Let $X$ be a Banach Lattice and denote by $\mathcal{B}(X)$ the banach space of bounded linear endomorphisms. An operator $T \in \mathcal{B}(X)$ is called positive if $Tx \geq 0$ whenever $x \geq 0.$ We say that a positive operator is a lattice homomorphism if $T(x\vee y) = Tx \vee Ty$ for every $x,y \in X$, where $x\vee y = \sup \{x,y\}.$
Now, consider $T$ a positive operator and assume $T$ is an isomorphism. I wonder if the positiveness of $T^{-1}$ is a suficient condition for $T$ to be a lattice homomorphism (and applying the same condition to $T^{-1}$, a lattice isomorphism). I think this is the most intuitive way of thinking about a lattice homomorphism, but I couldn't find such a result in any Banach Lattices book, so my intuition may be wrong.
Could anyone give me a proof or a counterexample?
Thank you very much
It is true, and quite easy to prove.

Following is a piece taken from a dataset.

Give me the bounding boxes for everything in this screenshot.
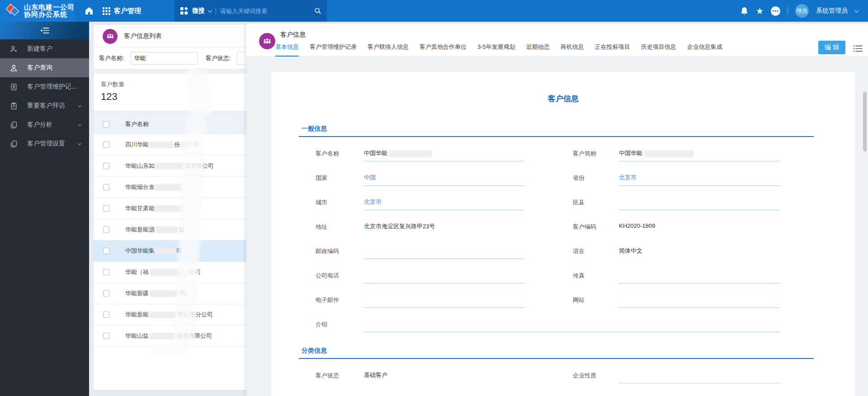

Abstractly, if $T$ is a positive isomorphism with positive inverse, then $T$ preserves the order structure, so of course it preserves suprema.
To make it more explicit: Since $T$ is positive and $x\vee y\geq x,y$, we have $T(x\vee y)\geq Tx, Ty$. Thus $T(x\vee y)\geq Tx\vee Ty$. With the same reasoning for $T^{-1}$ instead of $T$ and $Tx,Ty$ instead of $x,y$ we obtain $T^{-1}(Tx\vee Ty)\geq x\vee y$. Now apply $T$ to get $Tx\vee Ty\geq T(x\vee y)$. Altogether, we have proven $T(x\vee y)=Tx\vee Ty$.